I'm actually surprised that the death of A.D. Hope has only generated a few posts, considering the number of responses for Judith Wright.
The poem that Alison refers to is actually "On an engraving by Casserius" and the image was from a book called Anatomy(?) by Vaselius. There is a copy in the Rare Books library at Sydney University, probably the only copy in Australia. The images are amazing. One of these, the subject of Hope's poem, is featured in the Halstead Press Select Poems edited by David Brooks.
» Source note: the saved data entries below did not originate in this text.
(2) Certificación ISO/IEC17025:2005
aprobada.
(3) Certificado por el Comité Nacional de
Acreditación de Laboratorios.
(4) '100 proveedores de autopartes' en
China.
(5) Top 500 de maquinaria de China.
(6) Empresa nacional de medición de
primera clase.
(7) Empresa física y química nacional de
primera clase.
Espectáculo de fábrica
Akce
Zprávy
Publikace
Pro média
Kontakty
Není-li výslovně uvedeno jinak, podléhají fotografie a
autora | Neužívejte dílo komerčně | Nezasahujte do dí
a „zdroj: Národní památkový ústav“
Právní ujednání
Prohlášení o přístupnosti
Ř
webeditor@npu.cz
I would suggest that anyone turned away by Hope's apparent formalism takes another look. Some of his poems are the greatest I have ever read. I was fortunate enough to spend 6 months studying both Hope and Wright at Sydney Uni in a course run by David Brooks. It is interesting to read Hope and Wright side by side, some of the connections are very interesting, and the commentary that the two have made on each others poetry/philosophy reveals not only an excellent insight to the subject but also the author. Judith Wright's analysis of Hope's dualism is probably the best example!
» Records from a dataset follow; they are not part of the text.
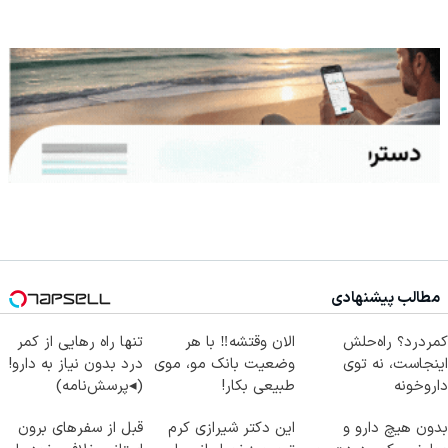
مطالب پیشنهادی
کمردرد؟ راه‌حلش
الان وقتشه‼️ با هر
تنها راه رهایی از کمر
اینجاست، نه توی
وضعیت بانک مو، موی
درد بدون نیاز به دارو!
داروخونه
طبیعی بکار!
(◂پرسش‌نامه)
بدون هیچ دارو و
این دکتر شیرازی کرم
قبل از سفرهای برون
Regarding the apparent formalism and the concept of the professor-poet I thought I would include a quote from the intro to "The Double Looking Glass" (essays on Hope ed. by Brooks):
"It is interesting to reflect that if Frank Moorehouse, challenging the censorship of the period, was publishing in Playboy, so too at one point did A.D. Hope ("The Ballad of Dan Homer"), whom the poets of Moorehouse's generation tended to see as their conservative bete-noir."
I would strongly second Viv's comments about The Wandering Islands and add to that some personal favourites: End of a Journey, On an Engraving by Casserius, The Double Looking Glass.
And as a last comment, which I think featured in the Saturday Sydney Morning Herald... There was the story of Hope tracking down a rather decrepit and drunk Chris Brennan in a Sydney pub. Hope followed him into the bathroom and began to scrawl graffiti in Latin on the wall. Brennan couldn't resist taking the pencil and correcting the grammar.
Hope was one of the great Australian poets well worth further reading.